Messages poured in, over the years, from people living as far apart as Canada and Australia, America, New Zealand, Spain, South Africa and Thailand, among other places.

And other ex-Sintellliners from many parts of Britain have forwarded their memories of wartime bombing raids on the town, the GI girls who left for America and the natural floods and streams that once almost engulfed the district.

And here’s a bit of heartening news. I am planning to write a book, in my retirement years, taking in my journalistic adventures.

It will feature many unforgettable characters who have blessed my working life. The world-champion boozer, the athlete who could stand-jump on to the back of a horse, the great canal swimmers of St Helens, the amateur (and well scorched!) fire eater, the publican who yanked out his customers’ bad teeth with rusty pliers, and the man who volunteered to have his ear nailed to a pub door.

These and countless others will leap from the book -- to be dedicated to all my Whalley’s World followers.


I’VE been bombarded with good wishes from a host of followers of this old page.

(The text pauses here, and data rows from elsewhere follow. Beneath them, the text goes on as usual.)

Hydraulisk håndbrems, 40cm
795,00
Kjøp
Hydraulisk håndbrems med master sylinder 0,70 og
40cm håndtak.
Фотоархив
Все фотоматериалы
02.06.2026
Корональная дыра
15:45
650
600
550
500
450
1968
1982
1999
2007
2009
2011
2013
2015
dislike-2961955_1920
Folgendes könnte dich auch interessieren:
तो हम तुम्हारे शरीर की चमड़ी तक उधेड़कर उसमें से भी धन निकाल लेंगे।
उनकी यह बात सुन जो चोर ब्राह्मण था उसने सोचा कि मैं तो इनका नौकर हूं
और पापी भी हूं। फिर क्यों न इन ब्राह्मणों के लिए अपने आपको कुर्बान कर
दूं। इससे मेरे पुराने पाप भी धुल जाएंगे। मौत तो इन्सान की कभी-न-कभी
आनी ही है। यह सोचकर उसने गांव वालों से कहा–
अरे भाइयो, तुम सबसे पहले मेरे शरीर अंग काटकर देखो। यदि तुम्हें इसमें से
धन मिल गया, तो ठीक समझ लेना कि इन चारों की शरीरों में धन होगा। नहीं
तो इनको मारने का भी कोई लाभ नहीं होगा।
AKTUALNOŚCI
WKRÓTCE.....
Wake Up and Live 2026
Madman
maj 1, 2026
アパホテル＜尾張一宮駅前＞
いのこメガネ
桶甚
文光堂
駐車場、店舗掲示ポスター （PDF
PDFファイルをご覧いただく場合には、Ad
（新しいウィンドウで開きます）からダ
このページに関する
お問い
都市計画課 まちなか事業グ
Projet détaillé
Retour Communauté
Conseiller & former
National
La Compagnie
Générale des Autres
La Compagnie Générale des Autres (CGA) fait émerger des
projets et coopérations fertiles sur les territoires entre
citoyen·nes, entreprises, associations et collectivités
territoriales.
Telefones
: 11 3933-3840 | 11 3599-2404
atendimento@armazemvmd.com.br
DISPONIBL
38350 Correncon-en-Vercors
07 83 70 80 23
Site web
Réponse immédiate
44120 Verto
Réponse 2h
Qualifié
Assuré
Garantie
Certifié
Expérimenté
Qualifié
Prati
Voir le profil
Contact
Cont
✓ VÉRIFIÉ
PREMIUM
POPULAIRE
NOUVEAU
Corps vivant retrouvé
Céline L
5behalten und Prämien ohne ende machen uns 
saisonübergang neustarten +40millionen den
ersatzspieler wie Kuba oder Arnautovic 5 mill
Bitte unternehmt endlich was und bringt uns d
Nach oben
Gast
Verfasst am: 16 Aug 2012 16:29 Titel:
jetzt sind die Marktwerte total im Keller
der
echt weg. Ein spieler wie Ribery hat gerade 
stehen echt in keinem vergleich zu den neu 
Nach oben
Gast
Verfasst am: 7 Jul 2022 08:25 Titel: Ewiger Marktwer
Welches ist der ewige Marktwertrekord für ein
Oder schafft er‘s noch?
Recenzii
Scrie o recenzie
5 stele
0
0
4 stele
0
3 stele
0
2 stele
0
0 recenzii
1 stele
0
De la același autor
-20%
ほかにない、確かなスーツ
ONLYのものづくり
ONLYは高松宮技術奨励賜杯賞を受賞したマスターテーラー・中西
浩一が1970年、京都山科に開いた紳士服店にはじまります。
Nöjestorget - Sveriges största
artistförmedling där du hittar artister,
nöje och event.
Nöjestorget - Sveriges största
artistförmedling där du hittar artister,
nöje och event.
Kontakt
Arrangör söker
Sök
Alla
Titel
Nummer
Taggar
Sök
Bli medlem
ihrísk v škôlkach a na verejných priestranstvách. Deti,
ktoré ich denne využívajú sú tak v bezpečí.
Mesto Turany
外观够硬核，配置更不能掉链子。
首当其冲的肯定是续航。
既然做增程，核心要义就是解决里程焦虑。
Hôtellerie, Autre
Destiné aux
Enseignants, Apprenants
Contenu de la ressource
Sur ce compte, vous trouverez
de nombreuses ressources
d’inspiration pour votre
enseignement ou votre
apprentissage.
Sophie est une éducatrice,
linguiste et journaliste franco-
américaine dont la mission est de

People have happily buttonholed me in the street. Others kindly wrote in, including the following. I appreciated all the sentiments and am sorry I couldn’t fit in all the tributes...

GOOD luck in your retirement. Thanks for the memories. Bet you never thought you’d be getting response from all over the world. --J.B.Haselden, California.

YOU’VE been a pleasure to follow. Glad you have been mended (during my recent fall injuries) by our local hospital angels-- Saint Bernard,St Helens.

I HAVE enjoyed reading your material. But was dismayed to see you will be giving up your historical corner-- Margaret Coen and Anne Marie Swift, of Charisma Community Projects.

I CAN’T imagine the Star without you. Over the years, Whalley’s World has been a brilliant way of life in St Helens -- Ken Melling, Parr.

THE end of Whalley’s World is a blow to the whole of St Helens -- Kevin Heneghan, St Helens.

YOUR page is unbeatable. It’s unmissable.

Sorry you are leaving -- Councillor Wally Ashcroft.